6. Eu égard à ses motifs, le présent jugement implique nécessairement que le CCAS de C réintègre juridiquement et rétroactivement la requérante dans ses fonctions avec plein traitement à compter du 10 octobre 2019 jusqu'au 31 décembre 2019, date à laquelle elle a été mutée à l'extérieur du CCAS. Il ressort en outre des pièces du dossier qu'aucun élément n'est de nature à faire obstacle au prononcé d'une injonction en ce sens. Par suite, il y a lieu d'enjoindre au CCAS de C de réintégrer juridiquement et rétroactivement Mme A dans ses fonctions avec plein traitement à compter du 9 octobre 2019 jusqu'au 31 décembre 2019, dans le délai d'un mois à compter de la notification du présent jugement.

III- Sur les frais liés au litige :

7. Aux termes de l'article L. 761-1 du code de justice administrative : " Dans toutes les instances, le juge condamne la partie tenue aux dépens ou, à défaut, la partie perdante, à payer à l'autre partie la somme qu'il détermine, au titre des frais exposés et non compris dans les dépens. Le juge tient compte de l'équité ou de la situation économique de la partie condamnée.
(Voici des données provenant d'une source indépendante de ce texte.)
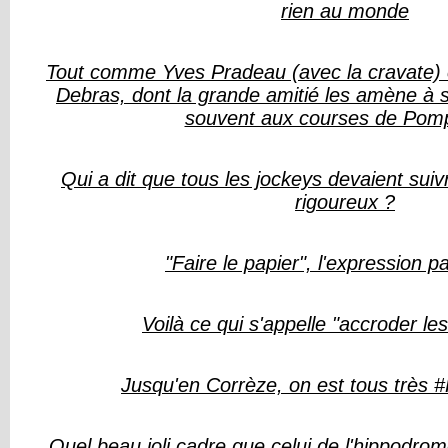
rien au monde
Tout comme Yves Pradeau (avec la cravate) et
Debras, dont la grande amitié les amène à se
souvent aux courses de Pom
Qui a dit que tous les jockeys devaient suiv
rigoureux ?
"Faire le papier", l'expression p
Voilà ce qui s'appelle "accroder les
Jusqu'en Corrèze, on est tous très
Quel beau joli cadre que celui de l'hippodr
Il peut, même d'office, pour des raisons tirées des mêmes considérations, dire qu'il n'y a pas lieu à cette condamnation. ".

8. Il y a lieu, dans les circonstances de l'espèce, de faire application de ces dispositions et de mettre à la charge du CCAS de C le versement d'une somme de 1 500 euros à

Mme A, au titre des frais liés au litige.

D E C I D E :

Article 1er : La décision du président du CCAS de C en date du 10 octobre 2019, ainsi que la décision en date du 24 janvier 2020 de rejet du recours gracieux de Mme A, sont annulées, en tant qu'elles la maintiennent en position de congé de maladie ordinaire avec demi-traitement à compter du 9 octobre 2019.

Article 2 : Il est enjoint au CCAS de C de réintégrer juridiquement et rétroactivement

Mme A dans ses fonctions avec plein traitement à compter du 9 octobre 2019 jusqu'au

31 décembre 2019, dans le délai d'un mois à compter de la notification du présent jugement.

Article 3 : Le CCAS de C versera une somme de 1 500 (mille cinq cents) euros à

Mme A, en application des dispositions de l'article L. 761-1 du code de justice administrative.

Article 4 : Le présent jugement sera notifié à Mme A et au centre communal d'action sociale de C.

Délibéré après l'audience du 14 avril 2023, à laquelle siégeaient :

- Mme Salzmann, présidente,

- Mme de Bouttemont, première conseillère,

- M. L'hôte, premier conseiller.

Rendu public par mise à disposition au greffe le 12 mai 2023.

Le rapporteur,La présidente,SignéSigné F. L'hôteM. ELa greffière,SignéA. Capelle

La République mande et ordonne au préfet de la Seine-Saint-Denis, en ce qui le concerne et à tous commissaires de justice à ce requis en ce qui concerne les voies de droit commun, contre les parties privées, de pourvoir à l'exécution de la présente décision.